# [WORK INSTRUCTIONS]
Would you restate every entry that follows, word for word, and leave out the pictures?

[Stored items]
——————————

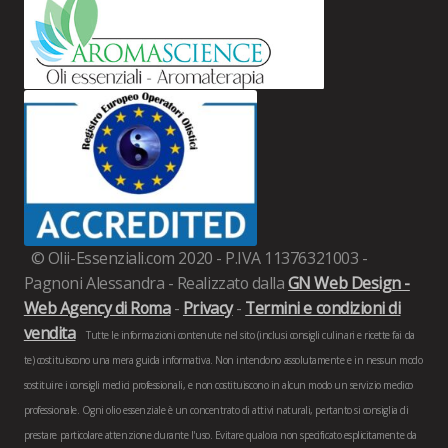
© Olii-Essenziali.com 2020 - P.IVA 11376321003 -
Pagnoni Alessandra - Realizzato dalla
GN Web Design -
Web Agency di Roma
-
Privacy
-
Termini e condizioni di
vendita
Tutte le informazioni contenute nel sito (inclusi consigli culinari e ricette fai da
te) costituiscono una mera guida informativa. Non intendono assolutamente e in nessun modo
sostituire i consigli medici professionali, e non costituiscono in alcun modo un servizio medico
professionale. Ogni olio essenziale è un concentrato di attivi naturali, pertanto si consiglia di
prestare particolare attenzione durante l'uso. Evitare qualora non specificato esplicitamente da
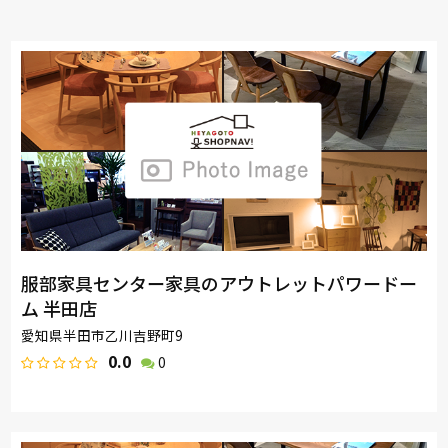
服部家具センター家具のアウトレットパワードー
ム 半田店
愛知県半田市乙川吉野町9
0.0
0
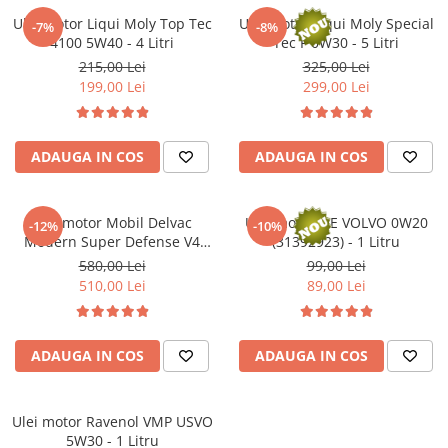
Kit lant distributie
Ulei motor Liqui Moly Top Tec
Ulei motor Liqui Moly Special
-7%
-8%
Curea distributie
4100 5W40 - 4 Litri
Tec F 0W30 - 5 Litri
Pompa apa
215,00 Lei
325,00 Lei
199,00 Lei
299,00 Lei
Transmisie
Kit transmisie
Curea transmisie
ADAUGA IN COS
ADAUGA IN COS
Busoane/inele etansare
Directie/stabilizare
Ulei motor Mobil Delvac
Ulei motor OE VOLVO 0W20
-12%
-10%
Bielete antiruliu
Modern Super Defense V4
(31392923) - 1 Litru
15W40 (Delvac MX) - 20 Litri
Bielete directie
580,00 Lei
99,00 Lei
510,00 Lei
89,00 Lei
Cap de bara
Caroserie
Amortizor capota
ADAUGA IN COS
ADAUGA IN COS
Amortizor portbagaj/hayon
Suspensie
Ulei motor Ravenol VMP USVO
Amortizor
5W30 - 1 Litru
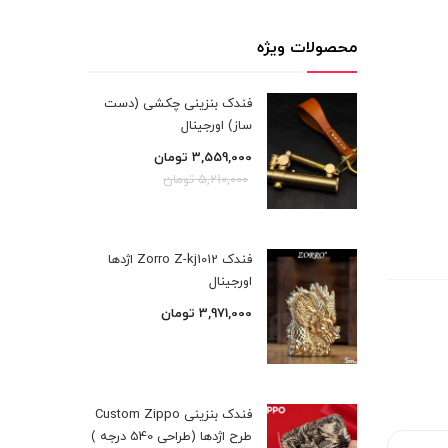
محصولات ویژه
فندک بنزینی چکشی (دست
ساز) اورجینال
3,559,000
تومان
5,210,000
تومان
فندک Zorro Z-kj1012 اژدها
اورجینال
3,971,000
تومان
فندک بنزینی Custom Zippo
طرح اژدها (طراحی 540 درجه )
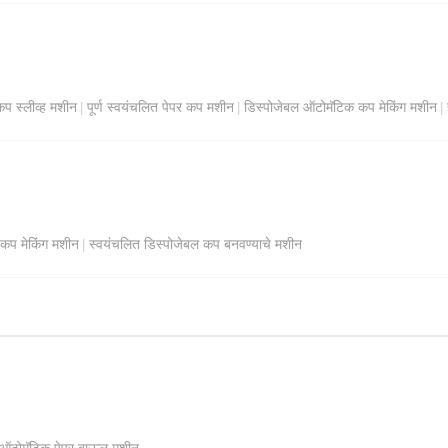
कप स्लीव्ह मशीन
पूर्ण स्वयंचलित पेपर कप मशीन
डिस्पोजेबल ऑटोमॅटिक कप मेकिंग मशीन
|
|
|
 कप मेकिंग मशीन
स्वयंचलित डिस्पोजेबल कप बनवण्याचे मशीन
|
 ऑटोमॅटिक पेपर बाऊल मशीन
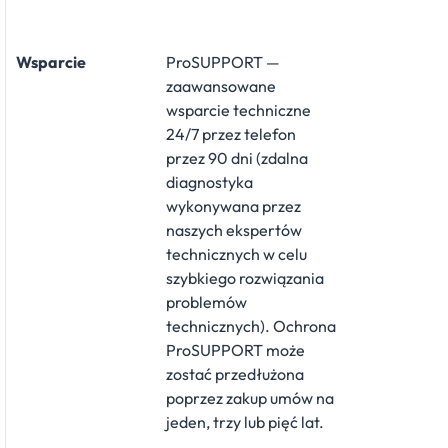
Wsparcie
ProSUPPORT —
zaawansowane
wsparcie techniczne
24/7 przez telefon
przez 90 dni (zdalna
diagnostyka
wykonywana przez
naszych ekspertów
technicznych w celu
szybkiego rozwiązania
problemów
technicznych). Ochrona
ProSUPPORT może
zostać przedłużona
poprzez zakup umów na
jeden, trzy lub pięć lat.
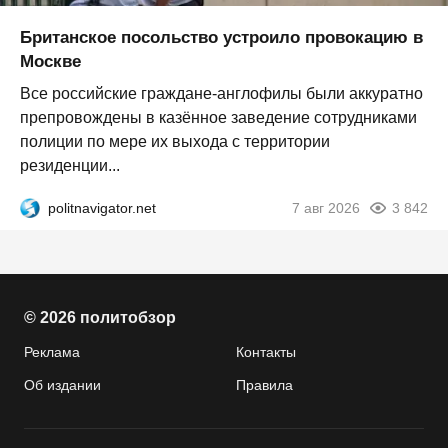
Британское посольство устроило провокацию в
Москве
Все российские граждане-англофилы были аккуратно
препровождены в казённое заведение сотрудниками
полиции по мере их выхода с территории
резиденции...
politnavigator.net
7 авг 2026
3 842
© 2026 политобзор
Реклама
Контакты
Об издании
Правила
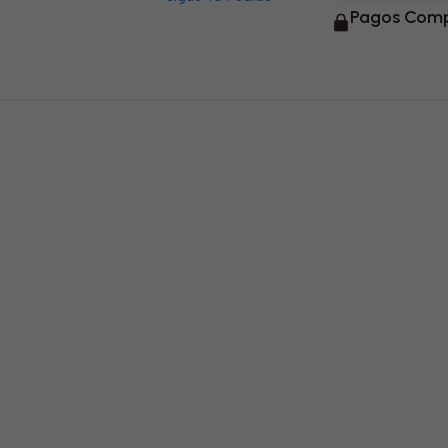
Pagos Comp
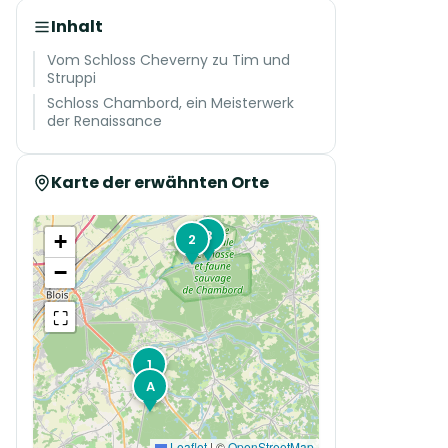
Inhalt
Vom Schloss Cheverny zu Tim und
Struppi
Schloss Chambord, ein Meisterwerk
der Renaissance
Karte der erwähnten Orte
B
+
2
−
⛶
1
A
Leaflet
|
©
OpenStreetMap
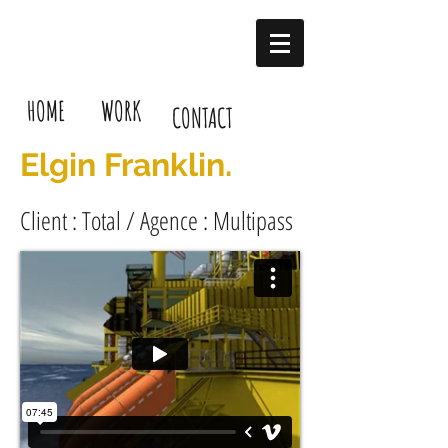
HOME
WORK
CONTACT
Elgin Franklin.
Client : Total / Agence : Multipass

——————————

# [ANSWER SPACE]
© Olii-Essenziali.com 2020 - P.IVA 11376321003 -
Pagnoni Alessandra - Realizzato dalla
GN Web Design -
Web Agency di Roma
-
Privacy
-
Termini e condizioni di
vendita
Tutte le informazioni contenute nel sito (inclusi consigli culinari e ricette fai da
te) costituiscono una mera guida informativa. Non intendono assolutamente e in nessun modo
sostituire i consigli medici professionali, e non costituiscono in alcun modo un servizio medico
professionale. Ogni olio essenziale è un concentrato di attivi naturali, pertanto si consiglia di
prestare particolare attenzione durante l'uso. Evitare qualora non specificato esplicitamente da
服部家具センター家具のアウトレットパワードー
ム 半田店
愛知県半田市乙川吉野町9
0.0
0
Kit lant distributie
Ulei motor Liqui Moly Top Tec
Ulei motor Liqui Moly Special
-7%
-8%
Curea distributie
4100 5W40 - 4 Litri
Tec F 0W30 - 5 Litri
Pompa apa
215,00 Lei
325,00 Lei
199,00 Lei
299,00 Lei
Transmisie
Kit transmisie
Curea transmisie
ADAUGA IN COS
ADAUGA IN COS
Busoane/inele etansare
Directie/stabilizare
Ulei motor Mobil Delvac
Ulei motor OE VOLVO 0W20
-12%
-10%
Bielete antiruliu
Modern Super Defense V4
(31392923) - 1 Litru
15W40 (Delvac MX) - 20 Litri
Bielete directie
580,00 Lei
99,00 Lei
510,00 Lei
89,00 Lei
Cap de bara
Caroserie
Amortizor capota
ADAUGA IN COS
ADAUGA IN COS
Amortizor portbagaj/hayon
Suspensie
Ulei motor Ravenol VMP USVO
Amortizor
5W30 - 1 Litru
محصولات ویژه
فندک بنزینی چکشی (دست
ساز) اورجینال
3,559,000
تومان
5,210,000
تومان
فندک Zorro Z-kj1012 اژدها
اورجینال
3,971,000
تومان
فندک بنزینی Custom Zippo
طرح اژدها (طراحی 540 درجه )
कप स्लीव्ह मशीन
पूर्ण स्वयंचलित पेपर कप मशीन
डिस्पोजेबल ऑटोमॅटिक कप मेकिंग मशीन
|
|
|
 कप मेकिंग मशीन
स्वयंचलित डिस्पोजेबल कप बनवण्याचे मशीन
|
 ऑटोमॅटिक पेपर बाऊल मशीन
Wsparcie
ProSUPPORT —
zaawansowane
wsparcie techniczne
24/7 przez telefon
przez 90 dni (zdalna
diagnostyka
wykonywana przez
naszych ekspertów
technicznych w celu
szybkiego rozwiązania
problemów
technicznych). Ochrona
ProSUPPORT może
zostać przedłużona
poprzez zakup umów na
jeden, trzy lub pięć lat.
Британское посольство устроило провокацию в
Москве
Все российские граждане-англофилы были аккуратно
препровождены в казённое заведение сотрудниками
полиции по мере их выхода с территории
резиденции...
politnavigator.net
7 авг 2026
3 842
© 2026 политобзор
Реклама
Контакты
Об издании
Правила
Pagos Comp
Inhalt
Vom Schloss Cheverny zu Tim und
Struppi
Schloss Chambord, ein Meisterwerk
der Renaissance
Karte der erwähnten Orte
B
+
2
−
⛶
1
A
Leaflet
|
©
OpenStreetMap
HOME
WORK
CONTACT
Elgin Franklin.
Client : Total / Agence : Multipass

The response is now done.